The $69 billion Activision purchase of Microsoft is now under intense scrutiny. Insiders at “Call of Duty”, which makes up part of the Xbox maker, fear that it could actually thwart the deal.
All three antitrust authorities in the United States, United Kingdom, and European Union are reviewing the deal that would see Microsoft acquire Activision for $95 each share.
Activision shares shot up to $82 at the time of the January buyout announcement, but have since dropped to below $73 by Thursday, which indicates that investors are increasingly skeptical about the deal’s success.
According to some analysts and insiders, Microsoft did not anticipate this level of scrutiny from authorities. Although it has had a stronger relationship with regulators over the years than its rivals Meta and Google, Microsoft is still in a difficult position. Sources close to this situation claim that companies are now at odds, despite Activision and Microsoft publicly trying to keep the deal alive, despite the increased pressure.
It is about the promises that Microsoft makes to antitrust regulators, as well gaming rivals like Sony PlayStation Maker.

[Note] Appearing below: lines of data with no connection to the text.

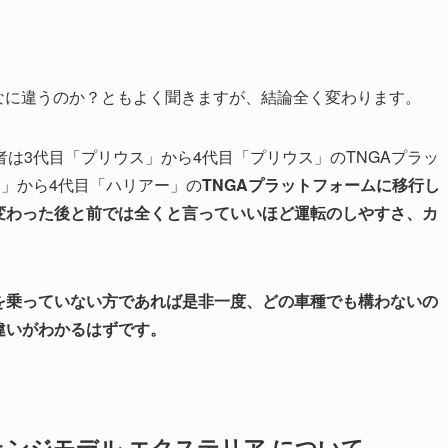
なに違うのか？ともよく聞きますが、結論全く変わります。
は3代目「プリウス」から4代目「プリウス」のTNGAプラッ
」から4代目「ハリアー」の
TNGAプラットフォームに移行し
変わった後と前では全くと言っていいほど運転のしやすさ、カ
を乗っていない方であれば是非一度、どの車種でも構わないの
違いがわかるはずです。
ェンジモデル エクステリア について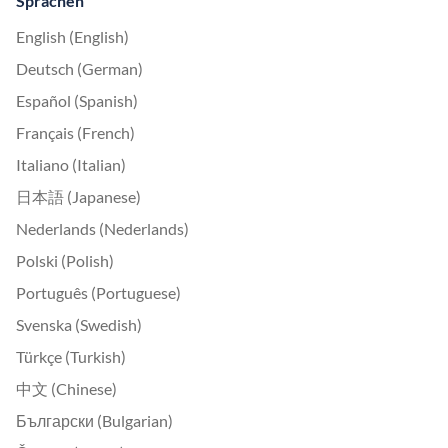
Sprachen
English (English)
Deutsch (German)
Español (Spanish)
Français (French)
Italiano (Italian)
日本語 (Japanese)
Nederlands (Nederlands)
Polski (Polish)
Português (Portuguese)
Svenska (Swedish)
Türkçe (Turkish)
中文 (Chinese)
Български (Bulgarian)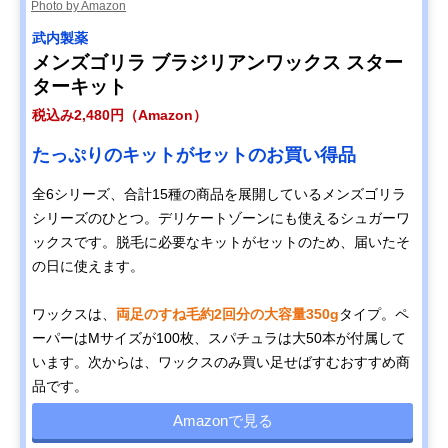
Photo by Amazon
武内製薬
メンズゴリラ ブラジリアンワックス スター
ターキット
税込み2,480円（Amazon）
たっぷりのキットがセットのお買い得品
全6シリーズ、合計15種の商品を展開しているメンズゴリラ
シリーズのひとつ。デリケートゾーンにも使えるシュガーワ
ックスです。脱毛に必要なキットがセットのため、届いたそ
の日に使えます。
ワックスは、
両足のすね毛約2回分の大容量350g
タイプ。ペ
ーパーはMサイズが100枚、スパチュラは大50本が付属して
います。次からは、ワックスのみ買い足せばすむおすすめ商
品です。
Amazonで見る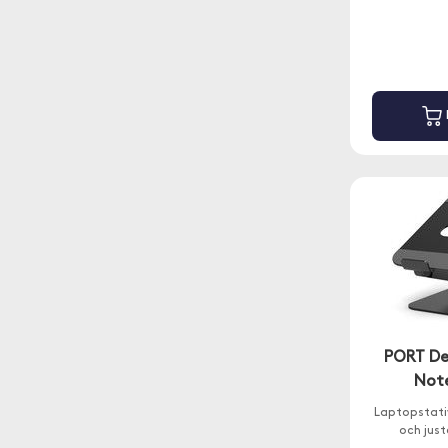
PORT De
Not
Laptopstativ
och juste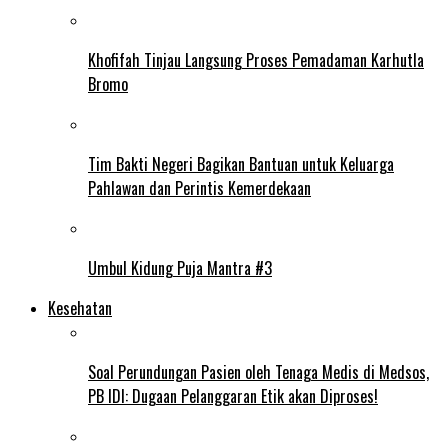
Khofifah Tinjau Langsung Proses Pemadaman Karhutla
Bromo
Tim Bakti Negeri Bagikan Bantuan untuk Keluarga
Pahlawan dan Perintis Kemerdekaan
Umbul Kidung Puja Mantra #3
Kesehatan
Soal Perundungan Pasien oleh Tenaga Medis di Medsos,
PB IDI: Dugaan Pelanggaran Etik akan Diproses!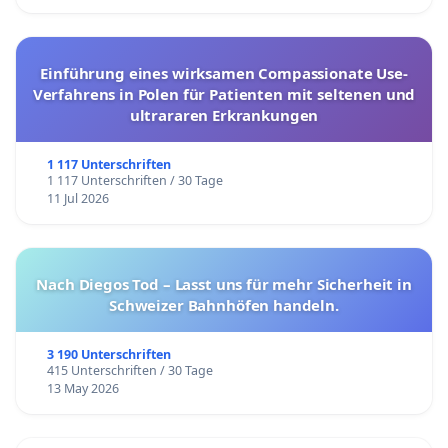
Einführung eines wirksamen Compassionate Use-
Verfahrens in Polen für Patienten mit seltenen und
ultrararen Erkrankungen
1 117 Unterschriften
1 117 Unterschriften / 30 Tage
11 Jul 2026
Nach Diegos Tod – Lasst uns für mehr Sicherheit in
Schweizer Bahnhöfen handeln.
3 190 Unterschriften
415 Unterschriften / 30 Tage
13 May 2026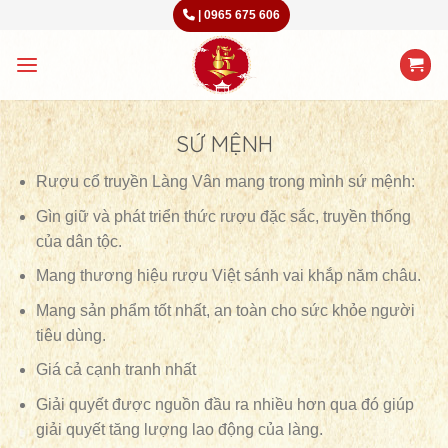
Skip
|
0965 675 606
to
content
SỨ MỆNH
Rượu cổ truyền Làng Vân mang trong mình sứ mệnh:
Gìn giữ và phát triển thức rượu đặc sắc, truyền thống
của dân tộc.
Mang thương hiệu rượu Việt sánh vai khắp năm châu.
Mang sản phẩm tốt nhất, an toàn cho sức khỏe người
tiêu dùng.
Giá cả cạnh tranh nhất
Giải quyết được nguồn đầu ra nhiều hơn qua đó giúp
giải quyết tăng lượng lao động của làng.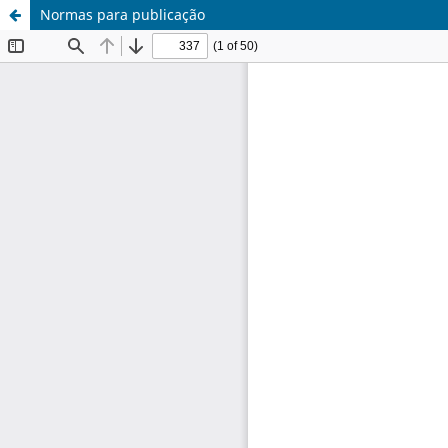
Normas para publicação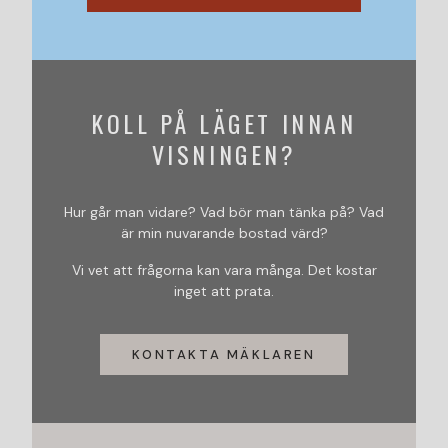
KOLL PÅ LÄGET INNAN
VISNINGEN?
Hur går man vidare? Vad bör man tänka på? Vad
är min nuvarande bostad värd?
Vi vet att frågorna kan vara många. Det kostar
inget att prata.
KONTAKTA MÄKLAREN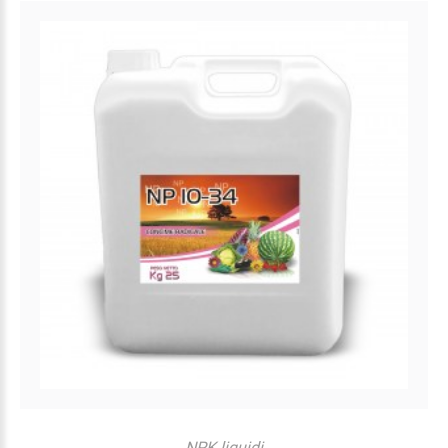
NPK liquidi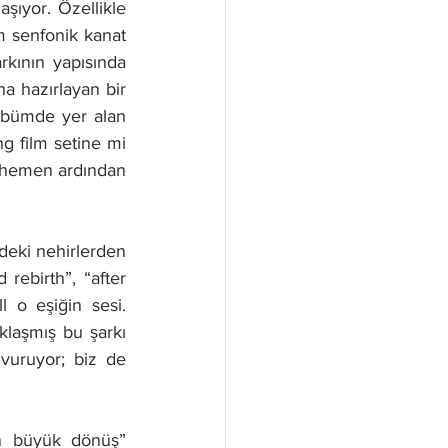
şıyor. Özellikle 
 senfonik kanat 
kının yapısında 
 hazırlayan bir 
lbümde yer alan 
g film setine mi 
 hemen ardından 
deki nehirlerden 
ebirth”, “after 
o eşiğin sesi. 
laşmış bu şarkı 
vuruyor; biz de 
n büyük dönüş” 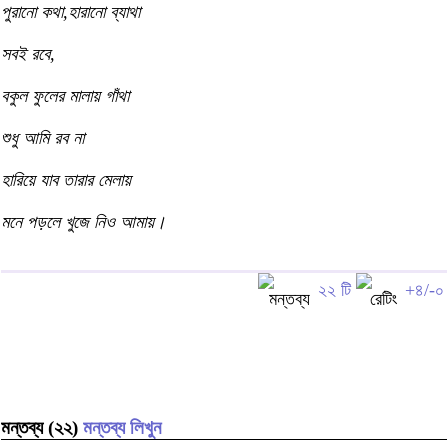
পুরানো কথা,হারানো ব্যাথা
সবই রবে,
বকুল ফুলের মালায় গাঁথা
শুধু আমি রব না
হারিয়ে যাব তারার মেলায়
মনে পড়লে খুজে নিও আমায়।
২২ টি
+৪/-০
মন্তব্য (২২)
মন্তব্য লিখুন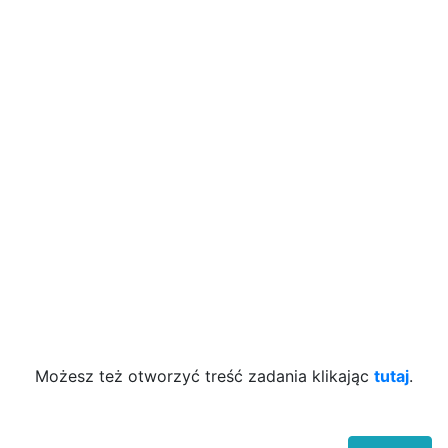
Możesz też otworzyć treść zadania klikając
tutaj
.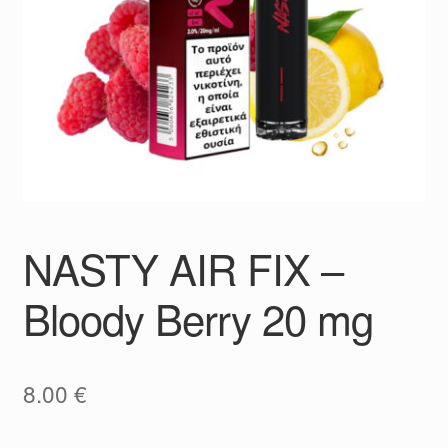
NASTY AIR FIX –
Bloody Berry 20 mg
8.00
€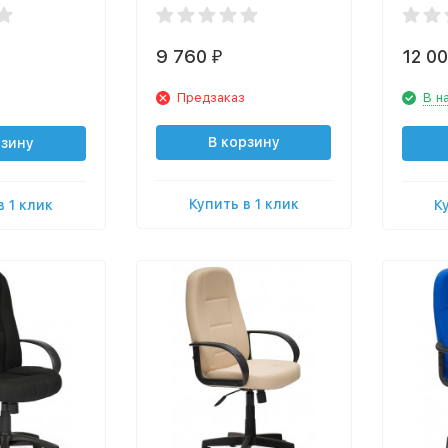
9 760
12 0
₽
Предзаказ
В н
В корзину
рзину
Купить в 1 клик
в 1 клик
К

Sony has strongly opposed the deal.
Phil Spencer, Microsoft gaming CEO has made it clear that Activision’s popular series “Call of Duty”, will continue to be released on PlayStation 2, as well as possibly being available for other consoles like Nintendo Switch.
Microsoft declined to offer EU regulators any legal recourses ahead of an expected full scale probe, Reuters reported last Thursday. Microsoft could offer the EU so-called “behavioral solutions”, such as a formal promise that it would keep “Call of Duty: PlayStation” online, but declined to do so. It could do so again during a larger probe.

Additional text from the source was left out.